3 Steps To became one of SA’s youngest multi-millionaire entrepreneurs


Taking risks and continuously creating opportunities is crucial to becoming a self-made businessperson, says Mike Eilertsen, CEO of Live Out Loud Magazine and VAULTLife.

Step 1: Build the product

“People do not purchase products. They buy people, they buy the narrative, and they buy the brand. That was presumably one of my first lessons….”

In 2000 Mark Eilertsen began his first small-scale venture selling R10 breakfast packs in Sandton’s morning traffic.

While studying towards a BCom Entrepreneurship degree at the University of Johannesburg, Eilertsen realized that you can only grasp business theory with practical experience. “I created this pamphlet that said, ‘My name is Mike Eilertsen, and the only way to study is to really learn it first-hand. As I’m learning these lessons, I will pass them on to you”. The pamphlet led to priceless engagement from prospective clients.

Step 2: Grow the idea

“You spot an opportunity, you are an opportunist, but you don’t simply settle for selling the stuff on the side of the road….”

A basic entrepreneurial rule is to continually look for a market gap and fill it.

“Someone who ordered breakfasts from me SMSed me one day and said, listen, we need coffee as well. So I started looking into that idea.”

Eilertsen combined coffee with his product mix by purchasing 12 Nestlé coffee backpacks. The approach started taking off once Eilertsen bought the rights to the “Rocket Man” rucksacks and “Major Tom” packs for beer. “By 2004, we were in each cricket stadium in the country,” says Elertsen.

Step 3: Make more mistakes.

“By the age of 25, I was in R7-million debt….”
After dropping out of the University of Johannesburg to pursue his business interests, Eilersten sold his backpack company Boiling Point and branched out into an industry he knew about.

According to the online magazine Entrepreneur, Eilertsen launched his magazine and publishing company with R980 000 and had to re-mortgage his house to keep the business going. In less than a year, he was R7-million in debt. “I was overspending and wasn’t being told about cash flow projections and budgets.”

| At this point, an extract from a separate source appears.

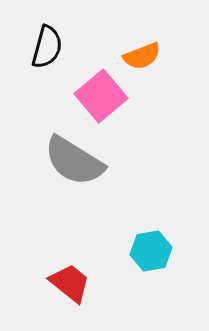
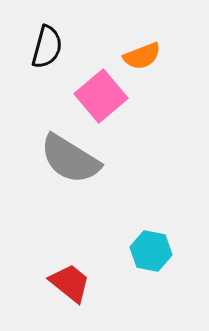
gray semicircle: moved 4 px left, 2 px up
cyan hexagon: rotated 21 degrees clockwise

Eilertsen now advises any start-up company to prioritize bookkeeping by hiring an accountant.

His way of doing business is risky but rewarding. “Would-be entrepreneurs in South Africa often misunderstand,” says Eilertsen. “They think that they need an excellent business plan and a loan. No. You need to determine how much money you have available and then find opportunities that fit with what you have.”

Eilersten says the advantage of entrepreneurialism in Africa is less competition, making it “a playground for an opportunity.”